Collection entries:
---*---

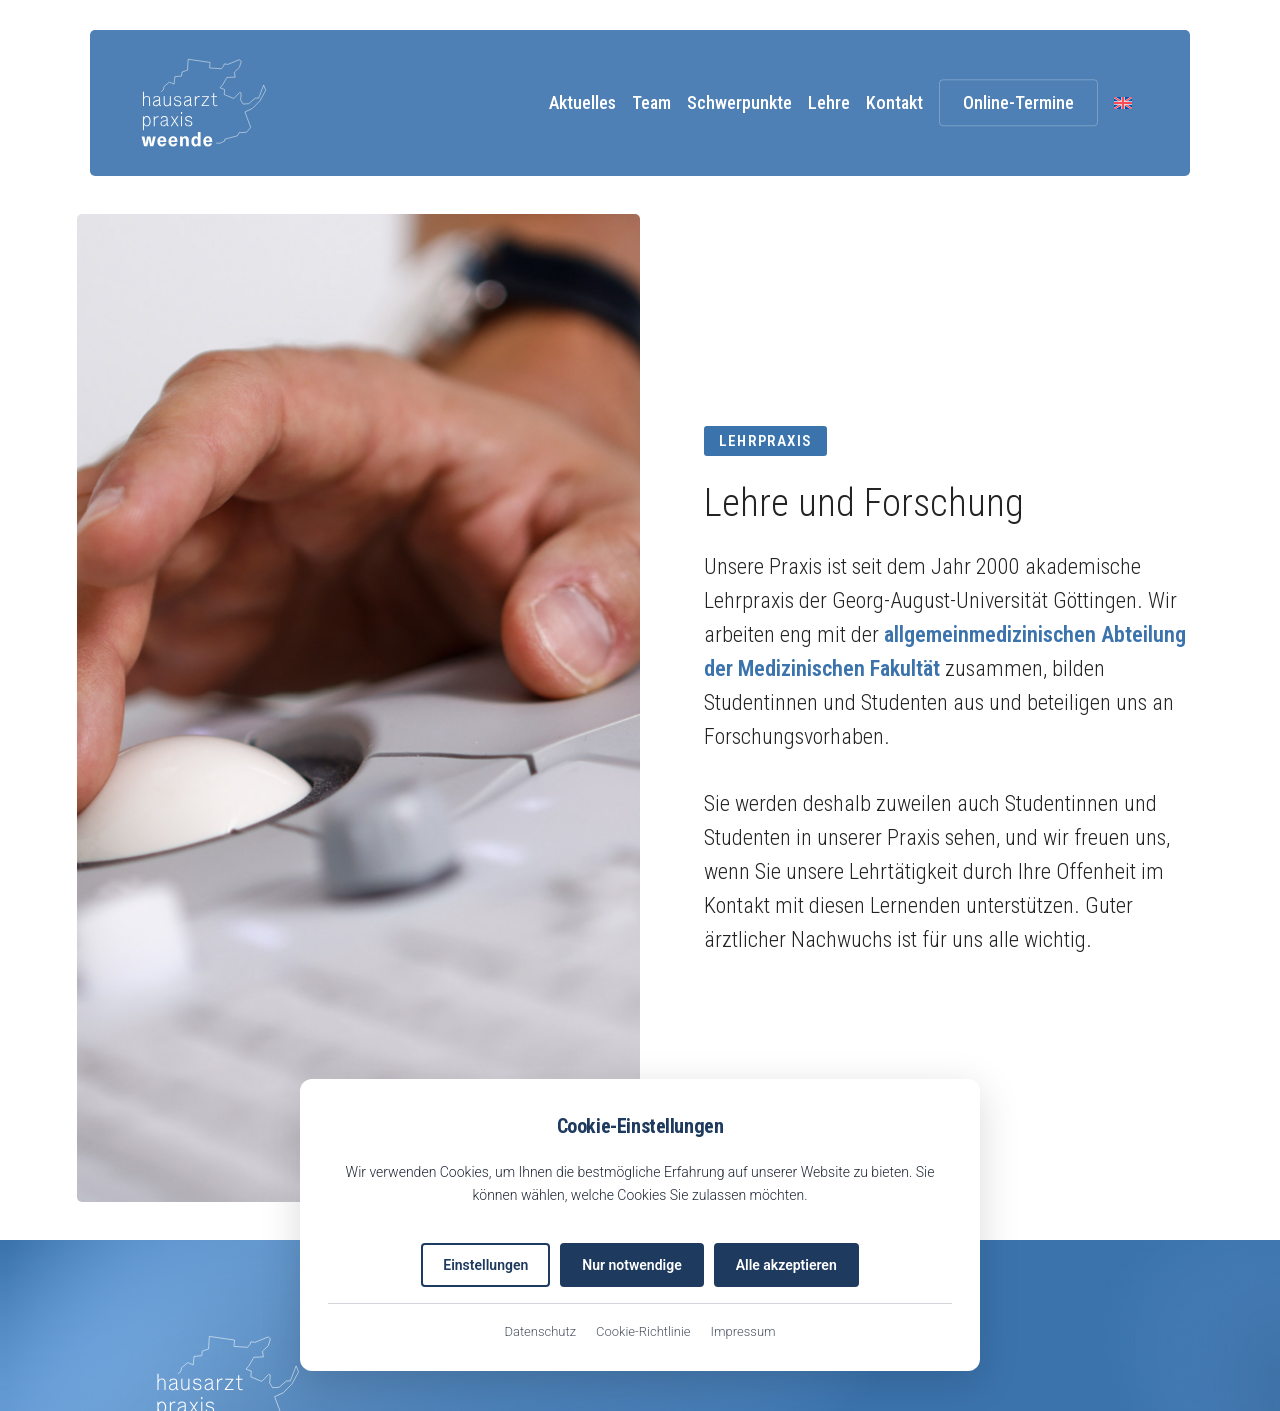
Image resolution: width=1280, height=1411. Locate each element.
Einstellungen (485, 1265)
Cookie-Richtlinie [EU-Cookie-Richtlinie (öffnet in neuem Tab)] (643, 1331)
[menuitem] (1123, 102)
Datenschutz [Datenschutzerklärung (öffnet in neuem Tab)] (540, 1331)
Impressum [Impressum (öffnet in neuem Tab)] (743, 1331)
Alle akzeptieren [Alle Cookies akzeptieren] (786, 1265)
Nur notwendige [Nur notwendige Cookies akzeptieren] (631, 1265)
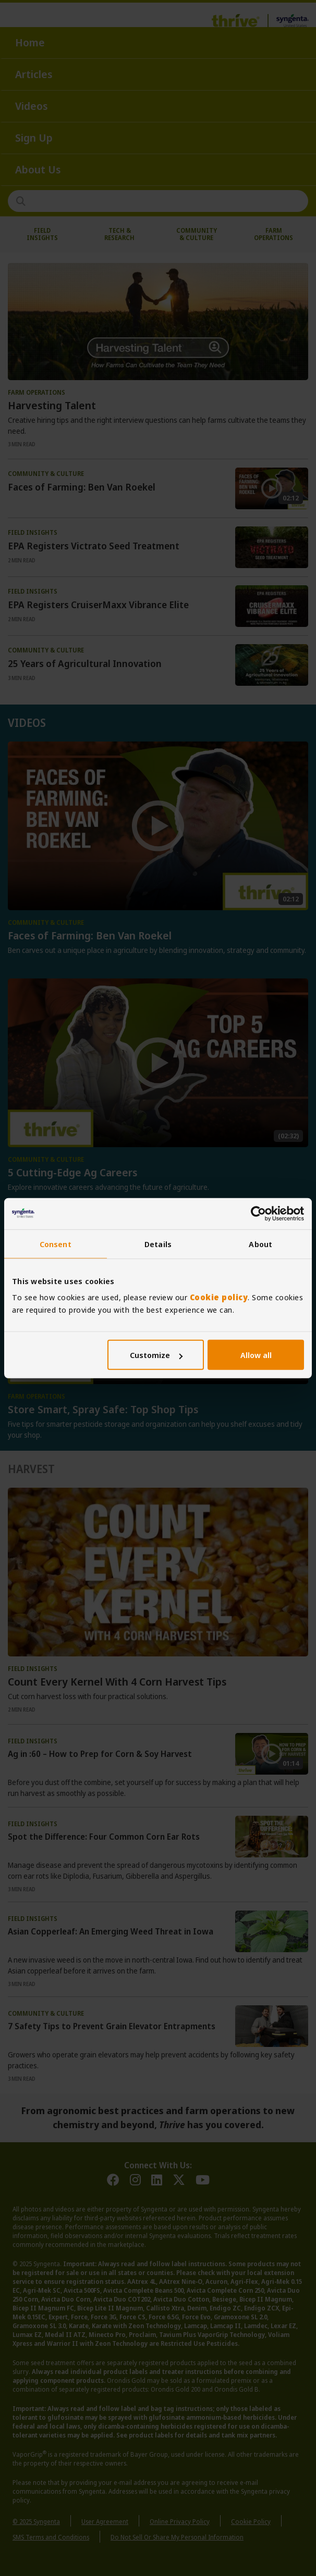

---*---

Problem description
Return the records exactly. Don't carry the pictures over.

Result
Image resolution: width=1280, height=1411. Locate each element.
Einstellungen (485, 1265)
Cookie-Richtlinie [EU-Cookie-Richtlinie (öffnet in neuem Tab)] (643, 1331)
[menuitem] (1123, 102)
Datenschutz [Datenschutzerklärung (öffnet in neuem Tab)] (540, 1331)
Impressum [Impressum (öffnet in neuem Tab)] (743, 1331)
Alle akzeptieren [Alle Cookies akzeptieren] (786, 1265)
Nur notwendige [Nur notwendige Cookies akzeptieren] (631, 1265)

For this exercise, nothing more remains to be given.